Singapore Dividend Tax Calculator

Compute net dividend income after Singapore and foreign withholding

Calculate the dividend you actually keep as a Singapore tax resident. One-tier dividends are exempt with no withholding; foreign dividends only lose the source country's withholding tax. Models all three cases with an effective rate.

Are dividends taxed in Singapore?

For most investors, no. Singapore uses a one-tier corporate tax system, so dividends paid by Singapore-resident companies are exempt in the shareholder's hands. There is also no dividend withholding tax in Singapore, so one-tier dividends are received in full.

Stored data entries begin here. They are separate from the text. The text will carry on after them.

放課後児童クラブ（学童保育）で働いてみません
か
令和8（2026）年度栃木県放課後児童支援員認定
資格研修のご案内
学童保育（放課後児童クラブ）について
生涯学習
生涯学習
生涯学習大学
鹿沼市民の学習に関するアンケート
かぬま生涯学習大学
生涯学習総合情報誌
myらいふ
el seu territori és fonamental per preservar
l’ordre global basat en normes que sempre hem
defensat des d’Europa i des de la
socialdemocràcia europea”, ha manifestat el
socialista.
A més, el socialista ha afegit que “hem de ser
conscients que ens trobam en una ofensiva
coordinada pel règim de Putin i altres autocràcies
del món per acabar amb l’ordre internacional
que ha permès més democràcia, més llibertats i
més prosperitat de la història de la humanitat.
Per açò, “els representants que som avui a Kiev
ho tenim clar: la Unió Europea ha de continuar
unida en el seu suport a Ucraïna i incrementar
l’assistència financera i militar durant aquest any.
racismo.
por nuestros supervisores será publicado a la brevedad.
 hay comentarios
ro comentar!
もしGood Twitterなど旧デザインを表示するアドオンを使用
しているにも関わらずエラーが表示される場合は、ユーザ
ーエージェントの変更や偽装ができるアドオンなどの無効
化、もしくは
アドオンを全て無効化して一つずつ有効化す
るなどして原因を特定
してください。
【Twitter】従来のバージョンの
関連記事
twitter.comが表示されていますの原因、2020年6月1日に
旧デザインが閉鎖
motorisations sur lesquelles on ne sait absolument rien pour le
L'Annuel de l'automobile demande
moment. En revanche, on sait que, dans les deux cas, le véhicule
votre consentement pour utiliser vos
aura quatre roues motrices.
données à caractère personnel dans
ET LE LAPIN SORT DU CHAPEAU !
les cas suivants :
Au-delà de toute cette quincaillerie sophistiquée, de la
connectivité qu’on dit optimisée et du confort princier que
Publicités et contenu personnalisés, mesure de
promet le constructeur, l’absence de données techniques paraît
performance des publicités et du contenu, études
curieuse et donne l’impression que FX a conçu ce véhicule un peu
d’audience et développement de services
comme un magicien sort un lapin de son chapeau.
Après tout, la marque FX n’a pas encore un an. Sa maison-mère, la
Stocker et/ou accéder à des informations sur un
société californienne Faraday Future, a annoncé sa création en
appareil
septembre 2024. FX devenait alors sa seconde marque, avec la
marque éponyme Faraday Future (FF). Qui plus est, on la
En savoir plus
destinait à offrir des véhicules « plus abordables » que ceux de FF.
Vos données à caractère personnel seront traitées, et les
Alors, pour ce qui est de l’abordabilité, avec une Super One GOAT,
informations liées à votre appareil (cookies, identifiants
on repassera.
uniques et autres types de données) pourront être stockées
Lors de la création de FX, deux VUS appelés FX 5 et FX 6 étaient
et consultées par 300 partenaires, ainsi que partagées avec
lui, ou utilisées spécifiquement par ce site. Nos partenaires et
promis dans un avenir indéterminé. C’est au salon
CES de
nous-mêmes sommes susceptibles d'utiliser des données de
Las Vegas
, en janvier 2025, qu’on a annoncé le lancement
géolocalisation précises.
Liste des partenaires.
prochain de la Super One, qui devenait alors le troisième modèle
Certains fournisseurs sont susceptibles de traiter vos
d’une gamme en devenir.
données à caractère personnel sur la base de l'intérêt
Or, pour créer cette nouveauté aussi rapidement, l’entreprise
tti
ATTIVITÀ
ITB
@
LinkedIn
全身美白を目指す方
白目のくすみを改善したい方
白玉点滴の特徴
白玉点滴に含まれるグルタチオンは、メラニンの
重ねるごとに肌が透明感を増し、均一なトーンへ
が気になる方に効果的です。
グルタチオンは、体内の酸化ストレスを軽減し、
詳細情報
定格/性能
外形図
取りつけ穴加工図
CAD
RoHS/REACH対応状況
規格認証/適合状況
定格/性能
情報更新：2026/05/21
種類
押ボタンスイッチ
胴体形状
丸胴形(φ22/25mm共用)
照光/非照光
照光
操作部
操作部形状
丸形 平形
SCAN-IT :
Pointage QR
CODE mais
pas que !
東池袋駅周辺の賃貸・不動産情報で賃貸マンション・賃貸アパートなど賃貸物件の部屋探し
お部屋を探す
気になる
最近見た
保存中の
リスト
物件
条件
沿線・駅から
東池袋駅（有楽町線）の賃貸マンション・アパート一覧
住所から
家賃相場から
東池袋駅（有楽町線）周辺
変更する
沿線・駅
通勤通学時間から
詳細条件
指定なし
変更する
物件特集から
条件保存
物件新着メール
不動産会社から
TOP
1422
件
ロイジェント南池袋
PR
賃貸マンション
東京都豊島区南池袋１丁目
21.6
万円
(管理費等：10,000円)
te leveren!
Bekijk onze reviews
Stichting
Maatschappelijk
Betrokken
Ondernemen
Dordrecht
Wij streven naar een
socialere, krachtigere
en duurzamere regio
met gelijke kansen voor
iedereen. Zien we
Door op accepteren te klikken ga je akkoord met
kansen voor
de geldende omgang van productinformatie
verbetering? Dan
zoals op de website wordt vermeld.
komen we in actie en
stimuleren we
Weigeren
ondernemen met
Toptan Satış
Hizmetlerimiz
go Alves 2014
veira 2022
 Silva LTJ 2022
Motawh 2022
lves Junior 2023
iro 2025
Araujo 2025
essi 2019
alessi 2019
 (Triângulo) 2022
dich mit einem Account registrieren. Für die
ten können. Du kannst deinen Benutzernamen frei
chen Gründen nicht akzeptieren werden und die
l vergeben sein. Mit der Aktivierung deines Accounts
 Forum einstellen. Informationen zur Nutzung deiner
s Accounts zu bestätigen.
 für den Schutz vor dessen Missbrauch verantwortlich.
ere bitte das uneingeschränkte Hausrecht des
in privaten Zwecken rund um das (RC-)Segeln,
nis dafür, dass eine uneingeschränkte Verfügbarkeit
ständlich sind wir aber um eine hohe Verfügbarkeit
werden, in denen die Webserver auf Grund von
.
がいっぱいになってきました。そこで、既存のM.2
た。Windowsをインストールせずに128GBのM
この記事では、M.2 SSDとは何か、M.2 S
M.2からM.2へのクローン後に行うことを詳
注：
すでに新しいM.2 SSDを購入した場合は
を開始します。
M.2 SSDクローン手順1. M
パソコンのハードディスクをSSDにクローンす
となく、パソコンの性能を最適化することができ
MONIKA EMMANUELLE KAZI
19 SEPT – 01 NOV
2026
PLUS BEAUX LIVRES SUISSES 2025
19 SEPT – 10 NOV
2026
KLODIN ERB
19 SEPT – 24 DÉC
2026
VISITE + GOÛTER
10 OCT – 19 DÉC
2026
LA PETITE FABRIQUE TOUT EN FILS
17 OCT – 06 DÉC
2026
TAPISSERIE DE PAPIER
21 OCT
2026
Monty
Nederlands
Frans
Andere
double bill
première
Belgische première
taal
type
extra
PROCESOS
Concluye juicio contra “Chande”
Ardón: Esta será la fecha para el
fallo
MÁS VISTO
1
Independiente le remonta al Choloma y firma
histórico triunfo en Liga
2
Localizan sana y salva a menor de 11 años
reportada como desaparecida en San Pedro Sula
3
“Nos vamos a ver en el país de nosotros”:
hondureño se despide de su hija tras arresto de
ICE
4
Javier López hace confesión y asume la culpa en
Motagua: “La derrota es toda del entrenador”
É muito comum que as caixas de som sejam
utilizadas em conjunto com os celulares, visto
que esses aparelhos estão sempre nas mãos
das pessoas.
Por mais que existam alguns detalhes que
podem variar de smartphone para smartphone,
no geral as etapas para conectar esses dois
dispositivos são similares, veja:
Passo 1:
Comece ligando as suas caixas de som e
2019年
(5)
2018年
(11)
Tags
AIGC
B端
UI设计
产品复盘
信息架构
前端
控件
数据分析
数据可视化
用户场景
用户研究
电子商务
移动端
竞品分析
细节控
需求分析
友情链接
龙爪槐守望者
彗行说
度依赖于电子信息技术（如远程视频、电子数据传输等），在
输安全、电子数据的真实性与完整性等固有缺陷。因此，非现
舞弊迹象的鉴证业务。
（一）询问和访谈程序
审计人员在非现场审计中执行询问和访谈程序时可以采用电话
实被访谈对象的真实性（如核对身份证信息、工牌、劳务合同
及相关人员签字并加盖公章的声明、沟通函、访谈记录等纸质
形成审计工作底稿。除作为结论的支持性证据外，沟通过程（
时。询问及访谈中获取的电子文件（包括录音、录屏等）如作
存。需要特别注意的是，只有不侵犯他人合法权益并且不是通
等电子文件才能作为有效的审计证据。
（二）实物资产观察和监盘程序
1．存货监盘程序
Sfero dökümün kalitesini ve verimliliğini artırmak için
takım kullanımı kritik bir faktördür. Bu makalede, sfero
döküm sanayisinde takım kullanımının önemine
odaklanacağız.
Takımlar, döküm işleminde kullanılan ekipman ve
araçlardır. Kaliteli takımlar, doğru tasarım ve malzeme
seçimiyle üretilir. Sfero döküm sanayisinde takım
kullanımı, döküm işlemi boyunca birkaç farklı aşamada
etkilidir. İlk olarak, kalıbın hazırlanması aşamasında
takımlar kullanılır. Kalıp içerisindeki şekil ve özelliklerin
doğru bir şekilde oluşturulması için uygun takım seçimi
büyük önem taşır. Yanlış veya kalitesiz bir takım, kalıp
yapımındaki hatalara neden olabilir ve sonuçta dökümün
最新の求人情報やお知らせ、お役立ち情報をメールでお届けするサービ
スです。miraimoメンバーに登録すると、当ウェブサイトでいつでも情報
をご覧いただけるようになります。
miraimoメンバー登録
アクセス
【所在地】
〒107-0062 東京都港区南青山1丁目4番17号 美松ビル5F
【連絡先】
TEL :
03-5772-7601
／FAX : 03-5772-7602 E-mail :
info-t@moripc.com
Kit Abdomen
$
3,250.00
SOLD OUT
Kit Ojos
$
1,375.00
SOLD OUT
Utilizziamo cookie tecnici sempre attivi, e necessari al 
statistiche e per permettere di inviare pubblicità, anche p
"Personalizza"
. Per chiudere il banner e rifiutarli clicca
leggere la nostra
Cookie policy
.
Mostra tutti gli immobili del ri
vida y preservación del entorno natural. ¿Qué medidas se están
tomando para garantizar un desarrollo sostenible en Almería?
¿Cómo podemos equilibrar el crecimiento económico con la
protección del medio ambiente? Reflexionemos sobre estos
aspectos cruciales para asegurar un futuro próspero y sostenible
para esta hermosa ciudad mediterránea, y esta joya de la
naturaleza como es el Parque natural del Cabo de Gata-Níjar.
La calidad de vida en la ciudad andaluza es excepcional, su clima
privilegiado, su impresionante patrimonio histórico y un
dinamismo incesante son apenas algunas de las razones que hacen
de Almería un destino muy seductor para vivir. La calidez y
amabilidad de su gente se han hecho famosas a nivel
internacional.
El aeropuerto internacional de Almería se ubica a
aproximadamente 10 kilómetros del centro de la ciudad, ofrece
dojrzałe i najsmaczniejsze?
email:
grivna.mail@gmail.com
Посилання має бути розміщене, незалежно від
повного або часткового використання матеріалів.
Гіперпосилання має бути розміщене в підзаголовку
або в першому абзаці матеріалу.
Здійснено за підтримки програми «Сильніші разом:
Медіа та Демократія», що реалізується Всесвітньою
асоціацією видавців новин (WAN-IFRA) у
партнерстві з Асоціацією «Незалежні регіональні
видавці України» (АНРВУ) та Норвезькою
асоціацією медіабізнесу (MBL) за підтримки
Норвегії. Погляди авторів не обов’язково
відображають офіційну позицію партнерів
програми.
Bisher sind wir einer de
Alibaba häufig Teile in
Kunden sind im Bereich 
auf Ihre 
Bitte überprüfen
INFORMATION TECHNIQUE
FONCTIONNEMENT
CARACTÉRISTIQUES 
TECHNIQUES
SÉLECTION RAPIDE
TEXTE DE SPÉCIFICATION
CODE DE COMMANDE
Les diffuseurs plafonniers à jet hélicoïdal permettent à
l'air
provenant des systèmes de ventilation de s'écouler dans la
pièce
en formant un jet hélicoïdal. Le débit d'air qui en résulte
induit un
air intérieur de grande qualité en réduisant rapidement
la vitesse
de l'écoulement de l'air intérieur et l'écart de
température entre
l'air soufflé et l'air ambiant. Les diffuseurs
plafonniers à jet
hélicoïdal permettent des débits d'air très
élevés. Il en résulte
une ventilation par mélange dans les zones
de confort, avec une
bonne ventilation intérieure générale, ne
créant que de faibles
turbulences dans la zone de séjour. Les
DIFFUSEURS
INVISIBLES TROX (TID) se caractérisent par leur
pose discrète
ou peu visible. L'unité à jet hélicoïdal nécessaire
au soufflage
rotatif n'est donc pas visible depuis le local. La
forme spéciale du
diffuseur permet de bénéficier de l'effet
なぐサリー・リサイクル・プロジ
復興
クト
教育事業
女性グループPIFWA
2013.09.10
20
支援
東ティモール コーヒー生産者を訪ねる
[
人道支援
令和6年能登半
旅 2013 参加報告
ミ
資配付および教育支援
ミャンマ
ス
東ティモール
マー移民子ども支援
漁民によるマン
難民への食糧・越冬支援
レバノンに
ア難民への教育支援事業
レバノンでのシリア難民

Dividends are one of the simplest pieces of Singapore’s tax system: thanks to the one-tier corporate regime, dividends from Singapore companies arrive completely tax-free, and Singapore charges no dividend withholding tax at all. The only real deduction comes from foreign source countries. This calculator shows exactly what you keep in each case.

How it works

The net dividend depends entirely on the source:

net = gross − foreign withholding (foreign dividends only)
            − Singapore tax (≈0 for exempt dividends)
  • Singapore one-tier dividend — exempt, no withholding. You keep 100 percent.
  • Singapore REIT distribution to an individual — generally exempt, also kept in full.
  • Foreign dividend — the source country may withhold tax before paying you (for example 15 or 30 percent). That foreign withholding reduces your net, but Singapore itself normally adds nothing for an individual. The tool optionally applies a Singapore rate only in the rare case where the dividend is assessed as taxable in Singapore.

Example and notes

A 10,000 dollar one-tier dividend from a Singapore company is received in full — net 10,000, zero effective tax drag. The same 10,000 from a US stock with 15 percent treaty withholding arrives as 8,500, an effective drag of 15 percent — all of it US withholding, none of it Singapore tax.

Because Singapore imposes no dividend withholding and exempts one-tier dividends, any deduction this tool shows is foreign, not local. Treaty rates and the exemption conditions for non-individuals can be intricate, so confirm your specific case with IRAS or a tax adviser.